Global Attention with Linear Complexity for Exascale Generative Data Assimilation in Earth System Prediction
It addresses the scalability bottleneck in data assimilation for Earth system prediction, enabling unprecedented resolution and uncertainty quantification for extreme weather events.
This work introduces a generative data assimilation framework that reformulates the problem as Bayesian posterior sampling, achieving 1.6 ExaFLOP sustained performance on 32,768 GPUs and scaling to 20 billion spatiotemporal tokens for km-scale global modeling over 177k temporal frames.
Accurate weather and climate prediction relies on data assimilation (DA), which estimates the Earth system state by integrating observations with models. While exascale computing has significantly advanced earth simulation, scalable and accurate inference of the Earth system state remains a fundamental bottleneck, limiting uncertainty quantification and prediction of extreme events. We introduce a unified one-stage generative DA framework that reformulates assimilation as Bayesian posterior sampling, replacing the conventional forecast-update cycle with compute-dense, GPU-efficient inference.

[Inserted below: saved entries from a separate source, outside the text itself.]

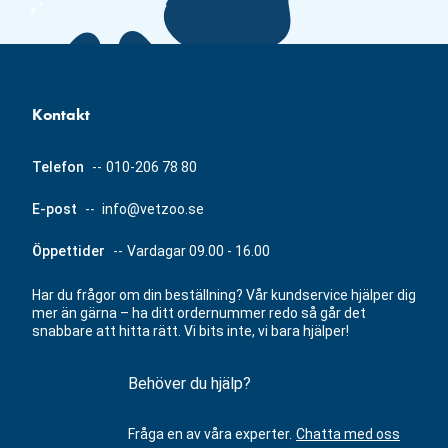
Kontakt
Telefon
--
010-206 78 80
E-post
--
info@vetzoo.se
Öppettider
--
Vardagar 09.00 - 16.00
Har du frågor om din beställning? Vår kundservice hjälper dig
mer än gärna – ha ditt ordernummer redo så går det
snabbare att hitta rätt. Vi bits inte, vi bara hjälper!
Behöver du hjälp?
Fråga en av våra experter.
Chatta med oss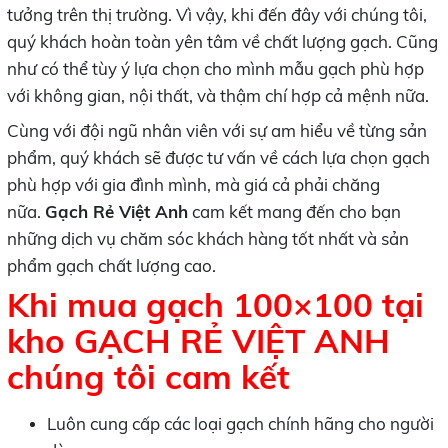
tưởng trên thị trường. Vì vậy, khi đến đây với chúng tôi,
quý khách hoàn toàn yên tâm về chất lượng gạch. Cũng
như có thể tùy ý lựa chọn cho mình mẫu gạch phù hợp
với không gian, nội thất, và thậm chí hợp cả mệnh nữa.
Cùng với đội ngũ nhân viên với sự am hiểu về từng sản
phẩm, quý khách sẽ được tư vấn về cách lựa chọn gạch
phù hợp với gia đình mình, mà giá cả phải chăng
nữa.
Gạch Rẻ Việt Anh
cam kết mang đến cho bạn
những dịch vụ chăm sóc khách hàng tốt nhất và sản
phẩm gạch chất lượng cao.
Khi mua gạch 100×100 tại
kho GẠCH RẺ VIỆT ANH
chúng tôi cam kết
Luôn cung cấp các loại gạch chính hãng cho người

At the core is STORM, a novel spatiotemporal transformer with a global attention linear-complexity scaling algorithm that breaks the quadratic attention barrier. On 32,768 GPUs of the Frontier supercomputer, our method achieves 63% strong scaling efficiency and 1.6 ExaFLOP sustained performance. We further scale to 20 billion spatiotemporal tokens, enabling km-scale global modeling over 177k temporal frames, regimes previously unreachable, establishing a new paradigm for Earth system prediction.